Na madrugada do dia 9 de setembro de 2017, a vida do marceneiro Wallacy Maciel de Farias, então com 24 anos, foi interrompida durante uma abordagem policial em uma rua pouco iluminada no Residencial Canadá, Região Oeste de Goiânia. Junto com isso, nos dois últimos anos, a vida, a saúde, os planos e as convicções da mãe do jovem mudaram radicalmente.

Desde a morte de Wallacy, a dona de casa Adriana Teodoro de Farias, de 44 anos, dedica seu tempo na luta para preservar a memória do filho e pela punição do policial responsável pelo tiro que o matou. O terceiro sargento Lucimar Correia da Silva foi indiciado, denunciado e sentenciado a júri pela morte do marceneiro, mas também foi promovido duas vezes desde a morte do jovem (veja quadro).

Adriana chegou a tomar remédio controlado por causa de uma depressão que teve depois da perda. Hoje considera que convive melhor com a dor. A espera pela primeira neta, filha de outro filho, trouxe esperança para a família. Ainda assim, ela continua na luta por justiça. Em maio deste ano, participou de um protesto de rua na capital, junta a outras mães que perderam os filhos em ações policiais.

“Eu falo para todas as mães: ‘não sejam covardes, não tenham medo.’ Muita gente tentou me frear, falou que eu não devia mexer com polícia, que era perigoso. Eu falo para elas, se elas pelo menos têm uma pista, vão atrás”, defende Adriana.

A morte de Wallacy fez com que Adriana mudasse as convicções sobre as abordagens policiais com morte, que vêm aumentando no Estado. Entre 2017 e 2018 as mortes por intervenção policial passaram de 270 para 424, um aumento de 57%.

“Quando eu ouvia falar em troca de tiro, que bandido reagiu, eu até acreditava, mas depois que acontece dentro da casa da gente, a gente começa a ver com outros olhos. Fico pensando, quantos Wallacy (sic) já foram mortos e o policial registra uma ocorrência falando que foi troca de tiros? O Wallacy ainda teve a filmagem que pode limpar a honra dele”, defende Adriana.

Uma câmera de monitoramento flagrou o momento que Wallacy foi morto e o que ocorreu depois. Policiais mexeram no corpo do jovem e no veículo. No inquérito, o delegado afirma que há indícios fortes de que não havia arma com a vítima no momento em que foi morta.

Quatro anos antes de atirar em Wallacy, o então soldado Lucimar Correia, alvejou a mão de outro PM, que teve de amputar um dedo.

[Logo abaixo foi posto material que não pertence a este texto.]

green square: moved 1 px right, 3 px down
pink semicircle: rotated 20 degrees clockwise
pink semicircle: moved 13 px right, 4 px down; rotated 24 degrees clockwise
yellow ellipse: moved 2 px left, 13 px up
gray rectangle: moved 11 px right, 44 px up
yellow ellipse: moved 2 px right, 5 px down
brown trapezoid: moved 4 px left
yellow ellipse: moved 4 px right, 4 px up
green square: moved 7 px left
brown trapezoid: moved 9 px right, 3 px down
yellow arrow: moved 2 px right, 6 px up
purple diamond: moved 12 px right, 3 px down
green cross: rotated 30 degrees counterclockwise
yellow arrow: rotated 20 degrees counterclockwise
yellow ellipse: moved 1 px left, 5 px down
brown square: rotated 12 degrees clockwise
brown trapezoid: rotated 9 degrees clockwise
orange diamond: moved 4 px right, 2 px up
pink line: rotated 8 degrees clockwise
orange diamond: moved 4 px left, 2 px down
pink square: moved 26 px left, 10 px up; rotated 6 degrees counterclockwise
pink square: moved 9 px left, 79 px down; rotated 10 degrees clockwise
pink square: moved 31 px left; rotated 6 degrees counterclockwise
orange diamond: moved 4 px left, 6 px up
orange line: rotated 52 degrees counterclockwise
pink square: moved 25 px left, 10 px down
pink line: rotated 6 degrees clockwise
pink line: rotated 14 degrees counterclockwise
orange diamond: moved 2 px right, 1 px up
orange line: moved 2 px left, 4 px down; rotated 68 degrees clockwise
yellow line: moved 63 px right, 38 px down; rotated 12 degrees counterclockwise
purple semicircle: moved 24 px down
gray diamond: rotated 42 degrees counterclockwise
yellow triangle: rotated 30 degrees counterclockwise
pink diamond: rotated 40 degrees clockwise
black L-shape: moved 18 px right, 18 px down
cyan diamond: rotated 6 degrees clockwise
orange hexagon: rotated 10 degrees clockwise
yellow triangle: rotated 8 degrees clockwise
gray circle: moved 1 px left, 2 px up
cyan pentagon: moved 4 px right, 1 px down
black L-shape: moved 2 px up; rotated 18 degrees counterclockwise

Um ano depois, ele foi preso 8 dias como punição. O caso revoltou ainda mais Adriana. “O policial ficou preso uma semana porque atirou no dedo mindinho de outro PM. Ele matou meu filho com um tiro no peito e não ficou preso uma hora.”

Policial militar foi sentenciado a júri popular

O juiz Antônio Fernandes de Oliveira sentenciou o sargento Lucimar Correia da Silva a julgamento pelo Tribunal do Júri pelo homicídio de Wallacy Maciel.

Apesar de considerar que o caso deve passar por um colegiado de jurados, Fernandes de Oliveira considerada que a justificativa do policial para a morte do jovem tem “relativa plausibilidade”, mas “carece de robustez suficiente para alicerçar a pretensão absolutória sumária”. O juiz retirou agravantes indicados pelo Ministério Público e pela Polícia Civil, de que a vítima não tinha meios para se defender e que foi morta por motivo torpe, por justiçamento. 

Antes de ser morto, Wallacy rondava de carro a casa da namorada e foi considerado suspeito por um vizinho. Ele chegou a ser abordado horas antes e logo depois liberado, não estava armado segundo o policial que o abordou. Mais tarde, ele teria fugido de uma nova abordagem. Os policiais dessa outra viatura narram uma perseguição com tiros. Um pneu furado fez os policiais desta viatura cessarem a suposta perseguição. 
Mais tarde, o veículo de Wallacy se aproximou da viatura parada e estacionou. Quando ele descia do carro, foi morto com um tiro pelo então soldado Lucimar. O PM diz que atirou porque o jovem tirava uma arma da cintura. 

Ricardo Naves, advogado do sargento, recorreu à sentença e quer que seu cliente seja absolvido sem precisar passar por um júri. Ele defende que os policiais não alteraram a cena do crime, mas fizeram uma averiguação em busca de armas ou pessoas.